Just to say, I had a battery-powered radio, two small, battery-powered fans, besides various light sources. I always have battery-powered "candles" of different sizes, besides tap-lights, flashlights. Believe me, when entirely dark, one appreciates having guide lights set out in various spots.
As mentioned, I will not like it when I am forced to have a VoIP phone.
Yep, there was a power outage last month for almost 12 hours, which was not fun. Luckily it was evening and thru the night, during hot weather. I could use the traditional, landline corded-phone, but saw that the extension with a cordless phone didn't work, plugged into a charged base. So, many would be unhappy with this, not to mention how it will be in certain emergencies without Internet, Cell service.

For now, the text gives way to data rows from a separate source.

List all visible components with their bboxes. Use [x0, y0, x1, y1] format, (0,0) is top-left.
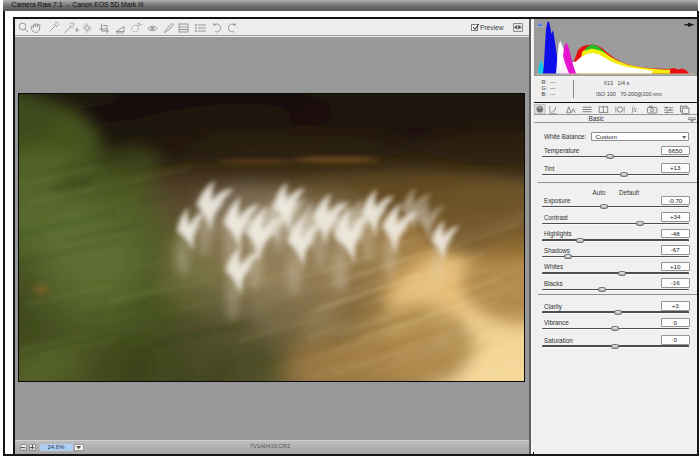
- svg-text:fx: fx: [632, 106, 638, 115]
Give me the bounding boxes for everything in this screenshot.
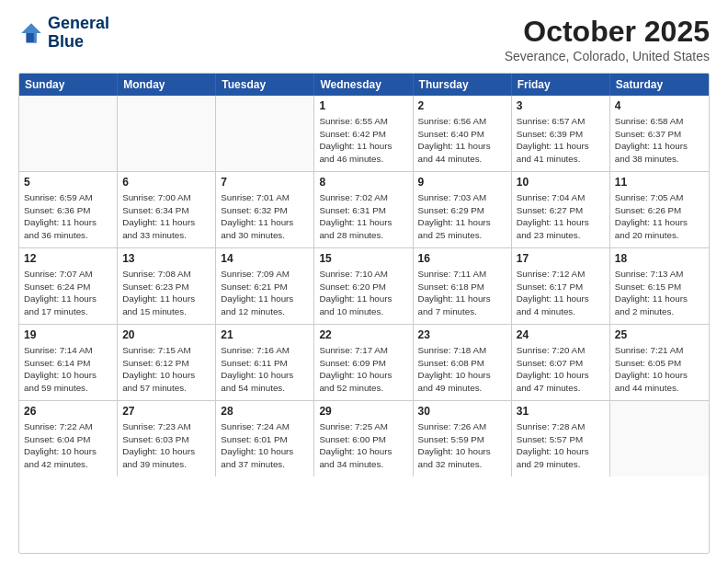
cell-info: Sunrise: 7:00 AM Sunset: 6:34 PM Dayligh…: [122, 191, 210, 242]
cell-info: Sunrise: 7:20 AM Sunset: 6:07 PM Dayligh…: [517, 344, 605, 395]
cal-cell-day-20: 20Sunrise: 7:15 AM Sunset: 6:12 PM Dayli…: [118, 325, 216, 400]
day-number: 15: [319, 252, 407, 265]
cell-info: Sunrise: 6:58 AM Sunset: 6:37 PM Dayligh…: [615, 115, 704, 166]
cell-info: Sunrise: 7:18 AM Sunset: 6:08 PM Dayligh…: [418, 344, 506, 395]
cell-info: Sunrise: 6:56 AM Sunset: 6:40 PM Dayligh…: [418, 115, 506, 166]
cal-header-cell: Tuesday: [216, 74, 314, 96]
logo-icon: [18, 20, 44, 46]
cal-header-cell: Monday: [118, 74, 216, 96]
month-title: October 2025: [505, 15, 710, 49]
day-number: 5: [24, 176, 112, 189]
cell-info: Sunrise: 7:17 AM Sunset: 6:09 PM Dayligh…: [319, 344, 407, 395]
day-number: 11: [615, 176, 704, 189]
cal-cell-day-13: 13Sunrise: 7:08 AM Sunset: 6:23 PM Dayli…: [118, 248, 216, 324]
cell-info: Sunrise: 7:11 AM Sunset: 6:18 PM Dayligh…: [418, 268, 506, 318]
cell-info: Sunrise: 7:14 AM Sunset: 6:14 PM Dayligh…: [24, 344, 112, 395]
cal-header-cell: Saturday: [610, 74, 709, 96]
location: Severance, Colorado, United States: [505, 49, 710, 63]
calendar-header: SundayMondayTuesdayWednesdayThursdayFrid…: [19, 74, 709, 96]
cal-cell-day-25: 25Sunrise: 7:21 AM Sunset: 6:05 PM Dayli…: [610, 325, 709, 400]
cal-cell-day-9: 9Sunrise: 7:03 AM Sunset: 6:29 PM Daylig…: [414, 172, 512, 247]
day-number: 31: [517, 405, 605, 418]
cell-info: Sunrise: 7:10 AM Sunset: 6:20 PM Dayligh…: [319, 268, 407, 318]
cell-info: Sunrise: 6:57 AM Sunset: 6:39 PM Dayligh…: [517, 115, 605, 166]
cal-cell-day-6: 6Sunrise: 7:00 AM Sunset: 6:34 PM Daylig…: [118, 172, 216, 247]
cell-info: Sunrise: 7:22 AM Sunset: 6:04 PM Dayligh…: [24, 420, 112, 471]
cell-info: Sunrise: 7:08 AM Sunset: 6:23 PM Dayligh…: [122, 268, 210, 318]
day-number: 28: [221, 405, 309, 418]
header: General Blue October 2025 Severance, Col…: [18, 15, 710, 63]
cell-info: Sunrise: 7:04 AM Sunset: 6:27 PM Dayligh…: [517, 191, 605, 242]
cal-row: 1Sunrise: 6:55 AM Sunset: 6:42 PM Daylig…: [19, 96, 709, 171]
page: General Blue October 2025 Severance, Col…: [0, 0, 728, 563]
day-number: 19: [24, 328, 112, 341]
cell-info: Sunrise: 7:09 AM Sunset: 6:21 PM Dayligh…: [221, 268, 309, 318]
cell-info: Sunrise: 7:15 AM Sunset: 6:12 PM Dayligh…: [122, 344, 210, 395]
cal-cell-empty: [118, 96, 216, 171]
cal-cell-day-28: 28Sunrise: 7:24 AM Sunset: 6:01 PM Dayli…: [216, 401, 314, 477]
day-number: 12: [24, 252, 112, 265]
logo: General Blue: [18, 15, 109, 52]
cell-info: Sunrise: 6:55 AM Sunset: 6:42 PM Dayligh…: [319, 115, 407, 166]
cal-cell-day-18: 18Sunrise: 7:13 AM Sunset: 6:15 PM Dayli…: [610, 248, 709, 324]
day-number: 3: [517, 99, 605, 112]
cal-cell-day-8: 8Sunrise: 7:02 AM Sunset: 6:31 PM Daylig…: [314, 172, 413, 247]
cal-cell-day-10: 10Sunrise: 7:04 AM Sunset: 6:27 PM Dayli…: [512, 172, 610, 247]
logo-line1: General: [48, 15, 109, 33]
cal-row: 26Sunrise: 7:22 AM Sunset: 6:04 PM Dayli…: [19, 400, 709, 477]
cal-cell-day-31: 31Sunrise: 7:28 AM Sunset: 5:57 PM Dayli…: [512, 401, 610, 477]
day-number: 29: [319, 405, 407, 418]
cal-cell-day-12: 12Sunrise: 7:07 AM Sunset: 6:24 PM Dayli…: [19, 248, 118, 324]
day-number: 8: [319, 176, 407, 189]
cell-info: Sunrise: 7:24 AM Sunset: 6:01 PM Dayligh…: [221, 420, 309, 471]
cell-info: Sunrise: 7:21 AM Sunset: 6:05 PM Dayligh…: [615, 344, 704, 395]
day-number: 1: [319, 99, 407, 112]
cal-header-cell: Wednesday: [314, 74, 413, 96]
cal-cell-day-5: 5Sunrise: 6:59 AM Sunset: 6:36 PM Daylig…: [19, 172, 118, 247]
day-number: 9: [418, 176, 506, 189]
cal-cell-day-27: 27Sunrise: 7:23 AM Sunset: 6:03 PM Dayli…: [118, 401, 216, 477]
day-number: 25: [615, 328, 704, 341]
cal-cell-day-1: 1Sunrise: 6:55 AM Sunset: 6:42 PM Daylig…: [314, 96, 413, 171]
day-number: 4: [615, 99, 704, 112]
logo-text: General Blue: [48, 15, 109, 52]
cal-cell-empty: [19, 96, 118, 171]
cell-info: Sunrise: 7:01 AM Sunset: 6:32 PM Dayligh…: [221, 191, 309, 242]
title-block: October 2025 Severance, Colorado, United…: [505, 15, 710, 63]
day-number: 10: [517, 176, 605, 189]
day-number: 21: [221, 328, 309, 341]
cal-cell-day-17: 17Sunrise: 7:12 AM Sunset: 6:17 PM Dayli…: [512, 248, 610, 324]
cell-info: Sunrise: 7:02 AM Sunset: 6:31 PM Dayligh…: [319, 191, 407, 242]
cell-info: Sunrise: 6:59 AM Sunset: 6:36 PM Dayligh…: [24, 191, 112, 242]
day-number: 2: [418, 99, 506, 112]
cal-header-cell: Thursday: [414, 74, 512, 96]
cell-info: Sunrise: 7:03 AM Sunset: 6:29 PM Dayligh…: [418, 191, 506, 242]
cell-info: Sunrise: 7:26 AM Sunset: 5:59 PM Dayligh…: [418, 420, 506, 471]
cal-cell-day-30: 30Sunrise: 7:26 AM Sunset: 5:59 PM Dayli…: [414, 401, 512, 477]
calendar-body: 1Sunrise: 6:55 AM Sunset: 6:42 PM Daylig…: [19, 96, 709, 477]
day-number: 30: [418, 405, 506, 418]
cal-cell-day-23: 23Sunrise: 7:18 AM Sunset: 6:08 PM Dayli…: [414, 325, 512, 400]
cell-info: Sunrise: 7:07 AM Sunset: 6:24 PM Dayligh…: [24, 268, 112, 318]
cell-info: Sunrise: 7:12 AM Sunset: 6:17 PM Dayligh…: [517, 268, 605, 318]
cal-cell-day-21: 21Sunrise: 7:16 AM Sunset: 6:11 PM Dayli…: [216, 325, 314, 400]
day-number: 24: [517, 328, 605, 341]
calendar: SundayMondayTuesdayWednesdayThursdayFrid…: [18, 73, 710, 554]
day-number: 13: [122, 252, 210, 265]
cal-header-cell: Friday: [512, 74, 610, 96]
cal-cell-day-7: 7Sunrise: 7:01 AM Sunset: 6:32 PM Daylig…: [216, 172, 314, 247]
cal-cell-day-29: 29Sunrise: 7:25 AM Sunset: 6:00 PM Dayli…: [314, 401, 413, 477]
cal-row: 5Sunrise: 6:59 AM Sunset: 6:36 PM Daylig…: [19, 171, 709, 247]
cal-cell-day-11: 11Sunrise: 7:05 AM Sunset: 6:26 PM Dayli…: [610, 172, 709, 247]
cell-info: Sunrise: 7:16 AM Sunset: 6:11 PM Dayligh…: [221, 344, 309, 395]
day-number: 16: [418, 252, 506, 265]
day-number: 7: [221, 176, 309, 189]
cal-cell-day-15: 15Sunrise: 7:10 AM Sunset: 6:20 PM Dayli…: [314, 248, 413, 324]
cal-cell-day-22: 22Sunrise: 7:17 AM Sunset: 6:09 PM Dayli…: [314, 325, 413, 400]
cal-cell-day-19: 19Sunrise: 7:14 AM Sunset: 6:14 PM Dayli…: [19, 325, 118, 400]
cell-info: Sunrise: 7:05 AM Sunset: 6:26 PM Dayligh…: [615, 191, 704, 242]
cell-info: Sunrise: 7:13 AM Sunset: 6:15 PM Dayligh…: [615, 268, 704, 318]
cal-cell-day-16: 16Sunrise: 7:11 AM Sunset: 6:18 PM Dayli…: [414, 248, 512, 324]
day-number: 26: [24, 405, 112, 418]
cal-cell-empty: [610, 401, 709, 477]
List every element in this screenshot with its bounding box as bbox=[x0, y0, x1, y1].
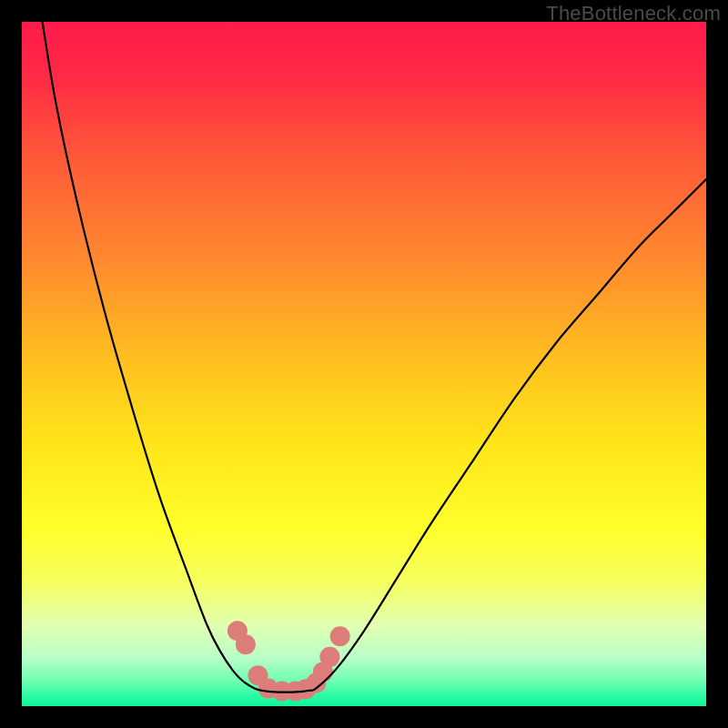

Just to say, I had a battery-powered radio, two small, battery-powered fans, besides various light sources. I always have battery-powered "candles" of different sizes, besides tap-lights, flashlights. Believe me, when entirely dark, one appreciates having guide lights set out in various spots.
As mentioned, I will not like it when I am forced to have a VoIP phone.
Cell phones work during a power outage. I've yet to see them down, even during storms. That's not to say they don't but it is rare. Copper based AKA "Legacy" phone lines are going extinct and I think will be completely gone within a few years. The lines are still there, they're not digging them up.
We have one, we keep it because if we get rid of it, ATT will jack up our internet, so it would hardly save anything.